Simulations of convection with crystallization in the system KAlSi2O6-CaMgSi2O6: implications for compositionally zoned magma bodies

Abstract

A model has been developed and applied to study the origin of compositional and phase heterogeneity in magma bodies undergoing simultaneous convection and phase change. The simulator is applied to binary-component solidification of an initially superheated and homogeneous batch of magma. The model accounts for solidified, mushy (two- or three-phase), and all-liquid regions self-consistently, including latent heat effects, perco- lative flow of melt through mush, and the variation of system enthalpy with composition, temperature, and solid fraction. Phase Equilibria and thermochemical and transport data for the system KAlSi2O6-CaMgSi2O6 were utilized to address the origin of compositional zonation in model peralkaline magmatic systems.
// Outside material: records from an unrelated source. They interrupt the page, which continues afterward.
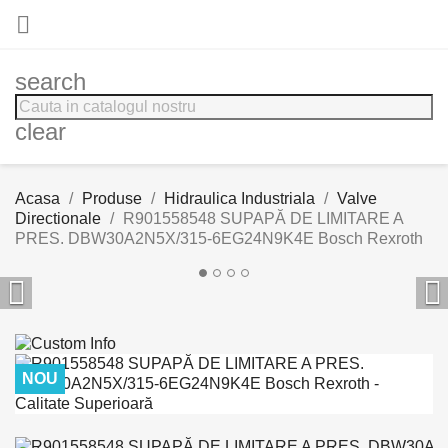

search
clear
Acasa
Produse
Hidraulica Industriala
Valve
Directionale
R901558548 SUPAPĂ DE LIMITARE A
PRES. DBW30A2N5X/315-6EG24N9K4E Bosch Rexroth


NOU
Momentum transport is accomplished by Darcy percolation in solid-dominated regions and by internal viscous stress diffusion in melt-dominated regions within which relative motion between solid and melt is not allowed. Otherwise, the mixture advects as a pseudofluid with a viscosity that depends on the local crystallinity. Energy conservation is written as a mixture-enthalpy equation with subsidiary expressions that are based on thermochemical data and phase relations that relate the mixture enthalpy to temperature, composition, and phase abundances at each location. Species conservation is written as the low-density component (KAlSi2O6) and allows for advection and diffusion as well as the relative motion between solid and melt.

Systematic simulations were performed to assess the role of thermal boundary conditions, solidification rates, and magma-body shape on the crystallization history. Examination of animations showing the spatial development of the bulk (mixture) composition (C) melt composition (C1), temperature (T), solid fraction (fs), mixture enthalpy (h), and velocity (V), reveals the unsteady and complex nature of convective solidification owing to nonlinear coupling among the momentum, energy, and species conservation equations. A consequence of the coupling includes the spontaneous development of compositional heterogeneity in terms of the modal abundances of diopside and leucite in the all-solid parts of the domain (i.e., modal mineralógical heterogeneity) as well as spatial variations in melt composition particularly within mushy regions where phase relations strongly couple compositional and thermal fields. Temporal changes in the rate of heat extraction because of bursts of crystallization and concommitant buoyancy generation are also found. Crystallization of diopside, the liquidus phase in all cases, enriches residual melt in low- density K-rich liquid. The upward flow of this material near the mush-liquid interface leads to the development of a strong vertical compositional gradient. The main effect of magma-body shape and different thermal boundary conditions is in changing the rate of solidification; in all cases compositional heterogeneities develop. The rate of formation of the compositional stratification is highest for the sill-like body because of its high cooling rate. Compositional zonation in a fully solidified body is found to be both radial and vertical. The most salient feature of this simple model is the spontaneous development of large-scale magma heterogeneity from homogeneous and slightly superheated initial states, assuming local equilibrium prevails during the course of phase change.